Doting father’s ‘crusade’ for daughter with CF
The inspiration for Kieran McCarthy’s TLC Crusade is his three-year-old daughter, Aoihheann who was diagnosed with Cystic Fibrosis (CF) over 16 months ago.
The TLC Crusade involves him swimming 120 lengths of his local pool before setting off on the 230km cycle to Dublin where he aims to be arrive one hour before the start gun in this year’s marathon.
His wife Sinead said yesterday: “Kieran has always been determined but Aoibheann’s diagnosis made him even more so. He is doing this for her and her future.”
Sinead remembers what she calls the “total heart- ache” when told of Aoibheann’s diagnosis: “I was scared mostly for her and what she would have to go through.

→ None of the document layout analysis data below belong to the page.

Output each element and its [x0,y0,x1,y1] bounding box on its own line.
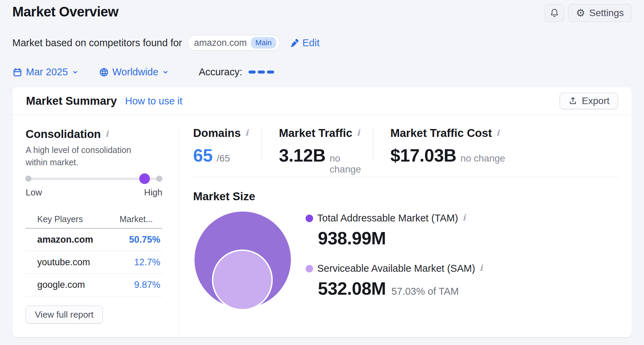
col-market-share: Market... [120,214,153,224]
how-to-use-link[interactable]: How to use it [125,95,183,107]
date-filter-label: Mar 2025 [26,66,68,78]
export-label: Export [582,95,609,106]
consolidation-description: A high level of consolidation within mar… [26,144,145,168]
stat-value: $17.03B [390,145,456,166]
accuracy-level-dashes [249,71,274,74]
domain-pill[interactable]: amazon.com Main [187,35,280,51]
sam-dot-icon [306,265,313,272]
notifications-button[interactable] [545,4,564,22]
view-full-report-button[interactable]: View full report [26,306,103,323]
chevron-down-icon [162,68,169,76]
row-share: 9.87% [134,280,160,290]
slider-handle [139,174,150,184]
info-icon[interactable]: i [480,263,483,273]
edit-button[interactable]: Edit [290,37,320,49]
sam-legend-row: Serviceable Available Market (SAM) i [306,263,483,274]
date-filter[interactable]: Mar 2025 [12,66,79,78]
row-domain: amazon.com [37,234,93,245]
table-row: google.com 9.87% [26,274,162,296]
slider-low-label: Low [26,187,42,198]
region-filter[interactable]: Worldwide [99,66,170,78]
consolidation-section-title: Consolidation i [26,128,108,141]
stat-note: /65 [217,153,230,164]
chevron-down-icon [71,68,79,76]
settings-label: Settings [589,8,624,18]
accuracy-indicator: Accuracy: [199,66,274,78]
accuracy-label: Accuracy: [199,66,242,78]
subheader-text: Market based on competitors found for [12,37,182,49]
row-share: 50.75% [129,234,160,245]
gear-icon: ⚙ [576,8,585,18]
table-row: amazon.com 50.75% [26,229,162,251]
sam-bubble[interactable] [212,250,273,310]
market-summary-card: Market Summary How to use it Export Cons… [12,87,632,337]
column-divider [179,127,179,336]
market-overview-page: Market Overview ⚙ Settings Market based … [0,0,644,345]
info-icon[interactable]: i [496,128,499,138]
card-header: Market Summary How to use it Export [12,87,632,115]
tam-value: 938.99M [318,228,386,248]
subheader: Market based on competitors found for am… [12,35,320,51]
table-row: youtube.com 12.7% [26,251,162,274]
topbar-actions: ⚙ Settings [545,4,632,22]
table-header-row: Key Players Market... [26,210,162,229]
stats-row: Domains i 65 /65 Market Traffic i 3.12B … [193,127,505,175]
row-share: 12.7% [134,257,160,268]
row-domain: youtube.com [37,257,90,268]
slider-labels: Low High [26,187,162,198]
tam-legend-row: Total Addressable Market (TAM) i [306,213,483,224]
slider-high-label: High [144,187,162,198]
consolidation-slider [26,173,162,184]
key-players-table: Key Players Market... amazon.com 50.75% … [26,210,162,296]
slider-start-dot [25,176,31,182]
pencil-icon [290,38,299,48]
domain-name: amazon.com [194,38,247,48]
export-icon [568,96,578,106]
stat-value: 3.12B [279,145,325,166]
tam-value-row: 938.99M [318,228,483,248]
settings-button[interactable]: ⚙ Settings [568,4,632,22]
info-icon[interactable]: i [245,128,248,138]
stat-note: no change [460,153,505,164]
info-icon[interactable]: i [105,129,108,139]
market-size-legend: Total Addressable Market (TAM) i 938.99M… [306,213,483,299]
stat-label: Market Traffic Cost i [390,127,505,140]
main-badge: Main [251,37,276,49]
slider-end-dot [156,176,162,182]
row-domain: google.com [37,280,85,290]
globe-icon [99,67,109,77]
col-key-players: Key Players [37,214,83,224]
page-title: Market Overview [12,4,118,20]
stat-market-traffic-cost: Market Traffic Cost i $17.03B no change [373,127,505,175]
stat-market-traffic: Market Traffic i 3.12B no change [262,127,373,175]
edit-label: Edit [303,37,320,49]
info-icon[interactable]: i [357,128,360,138]
stat-label: Market Traffic i [279,127,373,140]
tam-label: Total Addressable Market (TAM) [317,213,458,224]
stat-label: Domains i [193,127,261,140]
tam-dot-icon [306,215,313,222]
sam-value-row: 532.08M 57.03% of TAM [318,278,483,299]
consolidation-title-text: Consolidation [26,128,101,141]
export-button[interactable]: Export [560,93,618,109]
info-icon[interactable]: i [462,213,466,222]
stat-note: no change [330,153,373,175]
sam-value: 532.08M [318,278,386,299]
section-divider [193,177,619,177]
card-title: Market Summary [26,94,117,107]
stat-value[interactable]: 65 [193,145,213,166]
sam-label: Serviceable Available Market (SAM) [317,263,475,274]
region-filter-label: Worldwide [112,66,159,78]
market-size-title: Market Size [193,190,255,203]
bell-icon [549,8,560,18]
sam-pct-of-tam: 57.03% of TAM [391,286,459,297]
calendar-icon [12,67,23,77]
filters-row: Mar 2025 Worldwide Accuracy: [12,66,274,78]
stat-domains: Domains i 65 /65 [193,127,261,175]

It never goes away, she will have to live with her condition every day and I wondered how she would cope with that, especially as she gets older. But, so far, she is doing great.
Kieran recalled: “I couldn’t believe what I was hearing. It was like a big wave had just hit me and I was trying to steady myself. I felt so many things at once but the biggest thing was fear. Fear of what might happen to Aoibheann, fear of what we were going to be told next, fear of what lay ahead. The fear never goes away but you have to put it to one side and focus on the present, let tomorrow worry about itself,” he said.
Sinead added: “The only way to cope with something like this is to get on with your life, do everything you had intended on doing as you intended to do it and fit the CF into the picture, don’t let it be the focus. All the dreams that I had for Aoibheann when we first had her are still there, we may need to go about things a bit differently, that’s all.”
CF is Ireland’s most life-threatening inherited disease. Around one in 19 people are carriers of the CF gene and where two carriers parent a child together, there is a one in four chance the baby will have CF.
Monies raised from Kieran’s TLC challenge will go towards the TLC4CF fund and the Clare Crusaders charity that provides a range of therapies for Aoibheann.